- _Goal of the exercise_
Using the listing below, print exactly everything from the line with "expensive channels can" down to the line with "Highly regulated", both included, and nothing more.

- _Data_

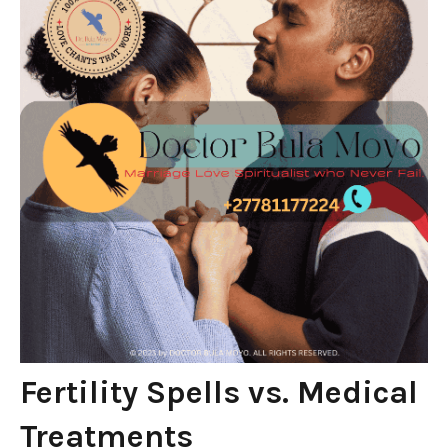
Fertility Spells vs. Medical
Treatments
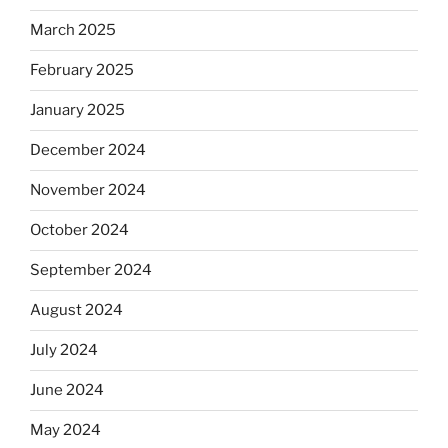
March 2025
February 2025
January 2025
December 2024
November 2024
October 2024
September 2024
August 2024
July 2024
June 2024
May 2024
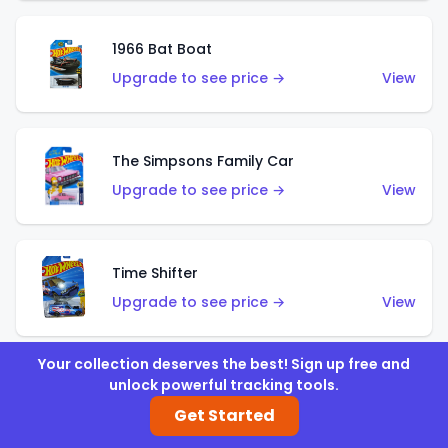
1966 Bat Boat
Upgrade to see price →
View
The Simpsons Family Car
Upgrade to see price →
View
Time Shifter
Upgrade to see price →
View
Your collection deserves the best! Sign up free and
unlock powerful tracking tools.
'70 Chevelle SS Wagon
Get Started
Upgrade to see price →
View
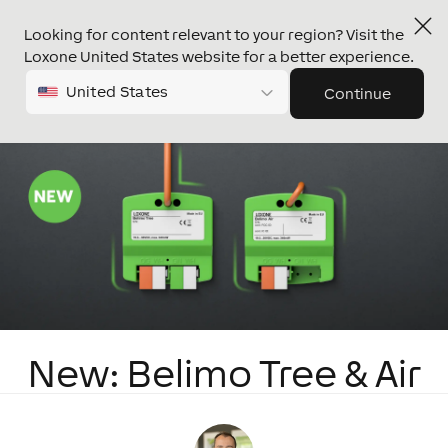
Looking for content relevant to your region? Visit the
Loxone United States website for a better experience.
United States
Continue
New: Belimo Tree & Air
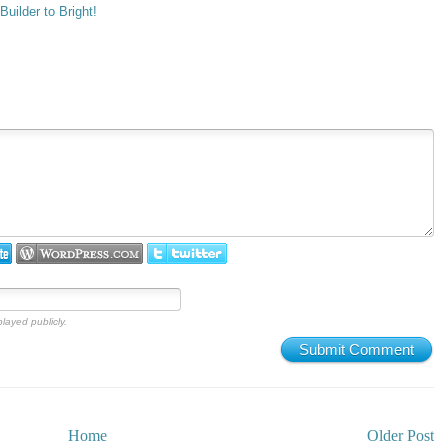
uilder to Bright!
played publicly.
Submit Comment
Home
Older Post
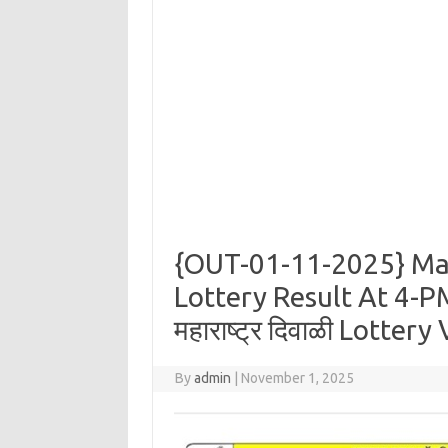
{OUT-01-11-2025} Ma
Lottery Result At 4-PM
महाराष्ट्र दिवाळी Lotter
By
admin
|
November 1, 2025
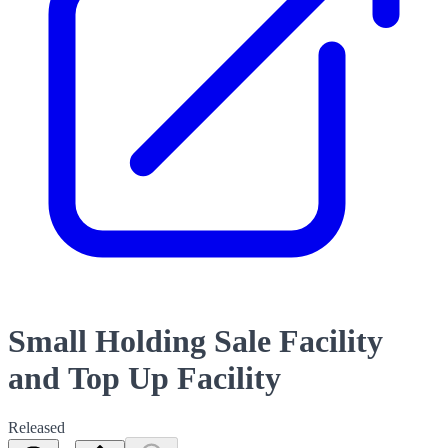
Small Holding Sale Facility
and Top Up Facility
Released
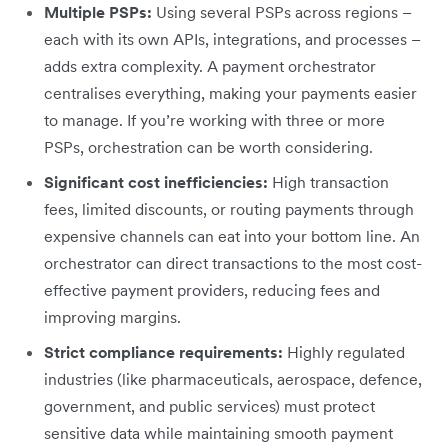
Multiple PSPs:
Using several PSPs across regions –
each with its own APIs, integrations, and processes –
adds extra complexity. A payment orchestrator
centralises everything, making your payments easier
to manage. If you’re working with three or more
PSPs, orchestration can be worth considering.
Significant cost inefficiencies:
High transaction
fees, limited discounts, or routing payments through
expensive channels can eat into your bottom line. An
orchestrator can direct transactions to the most cost-
effective payment providers, reducing fees and
improving margins.
Strict compliance requirements:
Highly regulated
industries (like pharmaceuticals, aerospace, defence,
government, and public services) must protect
sensitive data while maintaining smooth payment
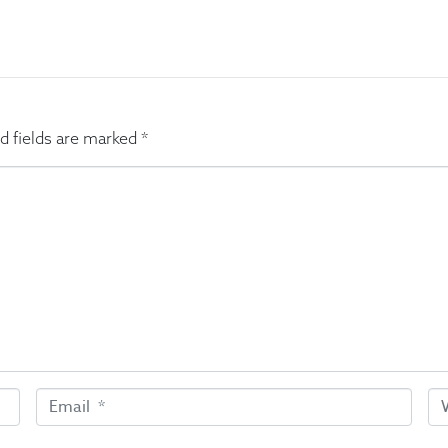
d fields are marked
*
E
W
m
e
a
b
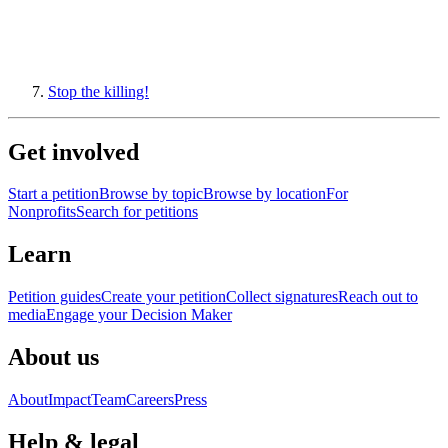
Stop the killing!
Get involved
Start a petition
Browse by topic
Browse by location
For
Nonprofits
Search for petitions
Learn
Petition guides
Create your petition
Collect signatures
Reach out to
media
Engage your Decision Maker
About us
About
Impact
Team
Careers
Press
Help & legal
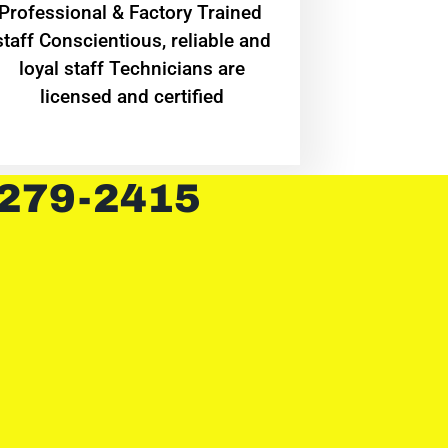
Professional & Factory Trained
staff Conscientious, reliable and
loyal staff Technicians are
licensed and certified
 279-2415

- _Output below_
expensive channels can eat into your bottom line. An
orchestrator can direct transactions to the most cost-
effective payment providers, reducing fees and
improving margins.
Strict compliance requirements:
Highly regulated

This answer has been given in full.